TalkTalk and DSCP and 19 second latency
This page is about in interesting problem that was reported to us, by a customer, in December 2021.
TL;DR
For some reason, TT's kit is reading IP DSCP marks from IPv4 packets inside PPPoE, and then putting them in a funny queuing setup which results in latency quickly increasing to over 19 seconds:
1408 bytes from x.x.x.x: icmp_seq=986 ttl=63 time=19084.589 ms
In depth:
Home network
the cusotmer's home network is fairly typical, eg:
WiFi devices <-> Aruba AP22 <-> FireBrick 2900 <-> Huawei HG612 (bridge mode)
There are also a number of devices wired in via a switch and the FireBrick.
The Problem
Our customer moved house in early 2021 and we provided a VDSL line, a FireBrick FB2900. The VDSL was supplied over TalkTalk backhaul.
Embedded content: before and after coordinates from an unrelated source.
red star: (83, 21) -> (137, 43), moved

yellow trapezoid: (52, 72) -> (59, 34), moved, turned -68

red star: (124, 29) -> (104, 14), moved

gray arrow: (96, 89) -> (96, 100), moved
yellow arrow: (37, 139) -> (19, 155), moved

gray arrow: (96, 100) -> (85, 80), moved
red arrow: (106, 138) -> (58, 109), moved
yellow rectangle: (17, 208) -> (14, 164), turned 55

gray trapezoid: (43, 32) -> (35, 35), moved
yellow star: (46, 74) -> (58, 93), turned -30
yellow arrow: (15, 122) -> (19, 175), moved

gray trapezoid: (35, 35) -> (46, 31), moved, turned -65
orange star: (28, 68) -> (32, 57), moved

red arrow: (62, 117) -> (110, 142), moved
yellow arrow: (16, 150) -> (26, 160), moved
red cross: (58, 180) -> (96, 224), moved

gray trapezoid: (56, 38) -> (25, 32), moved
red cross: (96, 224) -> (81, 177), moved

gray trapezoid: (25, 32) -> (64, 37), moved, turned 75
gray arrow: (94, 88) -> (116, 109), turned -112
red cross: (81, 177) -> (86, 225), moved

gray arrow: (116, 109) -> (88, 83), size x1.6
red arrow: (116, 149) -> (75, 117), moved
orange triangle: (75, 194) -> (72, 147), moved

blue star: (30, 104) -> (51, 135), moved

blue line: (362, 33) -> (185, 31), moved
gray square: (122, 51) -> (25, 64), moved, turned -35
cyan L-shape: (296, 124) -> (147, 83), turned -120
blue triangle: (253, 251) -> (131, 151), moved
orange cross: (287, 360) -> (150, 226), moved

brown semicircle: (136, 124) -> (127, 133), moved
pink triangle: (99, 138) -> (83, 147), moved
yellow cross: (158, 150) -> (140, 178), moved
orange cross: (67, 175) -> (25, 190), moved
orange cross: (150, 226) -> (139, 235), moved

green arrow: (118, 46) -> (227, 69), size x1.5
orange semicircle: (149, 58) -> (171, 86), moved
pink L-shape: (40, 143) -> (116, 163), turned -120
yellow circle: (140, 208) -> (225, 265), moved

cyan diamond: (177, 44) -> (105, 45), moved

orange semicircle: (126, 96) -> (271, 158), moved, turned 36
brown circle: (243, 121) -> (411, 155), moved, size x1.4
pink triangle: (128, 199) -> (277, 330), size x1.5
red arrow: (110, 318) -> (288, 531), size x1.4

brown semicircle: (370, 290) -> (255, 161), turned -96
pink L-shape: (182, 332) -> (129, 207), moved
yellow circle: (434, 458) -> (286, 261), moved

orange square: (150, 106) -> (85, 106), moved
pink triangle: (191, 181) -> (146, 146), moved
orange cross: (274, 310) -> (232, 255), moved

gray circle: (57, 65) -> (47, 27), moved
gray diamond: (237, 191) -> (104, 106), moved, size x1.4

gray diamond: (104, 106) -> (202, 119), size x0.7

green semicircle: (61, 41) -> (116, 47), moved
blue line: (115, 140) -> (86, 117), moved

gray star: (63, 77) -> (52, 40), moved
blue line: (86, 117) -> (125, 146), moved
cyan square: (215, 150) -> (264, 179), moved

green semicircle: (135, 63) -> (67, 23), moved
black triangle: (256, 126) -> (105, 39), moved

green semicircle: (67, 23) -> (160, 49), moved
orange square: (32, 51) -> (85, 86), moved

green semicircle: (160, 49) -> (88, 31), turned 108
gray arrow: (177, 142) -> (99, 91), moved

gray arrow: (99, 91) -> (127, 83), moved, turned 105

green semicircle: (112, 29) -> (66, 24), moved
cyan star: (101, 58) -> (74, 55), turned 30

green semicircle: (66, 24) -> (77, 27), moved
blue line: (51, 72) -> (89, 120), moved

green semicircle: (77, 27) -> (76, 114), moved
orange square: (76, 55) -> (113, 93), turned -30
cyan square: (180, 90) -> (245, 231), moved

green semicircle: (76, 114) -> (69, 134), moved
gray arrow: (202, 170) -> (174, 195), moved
At the same time the customer installed a set of new Aruba access points to cover his new house in Wi-Fi.
The Wi-Fi itself works very well. But since the install the customer soon noticed problems with some 'real time' applications such as webRTC, Google Stadia, Nest Camera video streaming. The problem was with latency, which was caused delays with the live streaming of video and audio.
The customer put this down to something odd on their network until they finally decided to investigate further.
The cause
pcaps revelealed that the Aruba access point was marking some traffic with the DSCP flag CS6, and when there was enough traffic latency would increasingly build up.
Show me
Here is 100 pings - though to keep the page short, I've included only every 10th ping, but you get the idea:
PING 81.187.81.187 (81.187.81.187): 1400 data bytes 1408 bytes from 81.187.81.187: icmp_seq=0 ttl=63 time=10.234 ms Request timeout for icmp_seq 10 1408 bytes from 81.187.81.187: icmp_seq=10 ttl=63 time=37.160 ms 1408 bytes from 81.187.81.187: icmp_seq=11 ttl=63 time=16.935 ms 1408 bytes from 81.187.81.187: icmp_seq=20 ttl=63 time=278.065 ms 1408 bytes from 81.187.81.187: icmp_seq=30 ttl=63 time=386.798 ms Request timeout for icmp_seq 70 1408 bytes from 81.187.81.187: icmp_seq=40 ttl=63 time=793.062 ms Request timeout for icmp_seq 80 1408 bytes from 81.187.81.187: icmp_seq=50 ttl=63 time=836.497 ms 1408 bytes from 81.187.81.187: icmp_seq=60 ttl=63 time=1040.796 ms 1408 bytes from 81.187.81.187: icmp_seq=70 ttl=63 time=1453.866 ms 1408 bytes from 81.187.81.187: icmp_seq=80 ttl=63 time=1461.298 ms 1408 bytes from 81.187.81.187: icmp_seq=90 ttl=63 time=1935.554 ms 1408 bytes from 81.187.81.187: icmp_seq=99 ttl=63 time=1978.546 ms 100 packets transmitted, 100 packets received, 0.0% packet loss round-trip min/avg/max/stddev = 9.734/929.728/2047.155/628.466 ms
What's DCSP and CS6?
Things that were tried
...that didn't make a difference
- Disabling the "QoS" setting on the HG612 in bridge mode (still observe high latency)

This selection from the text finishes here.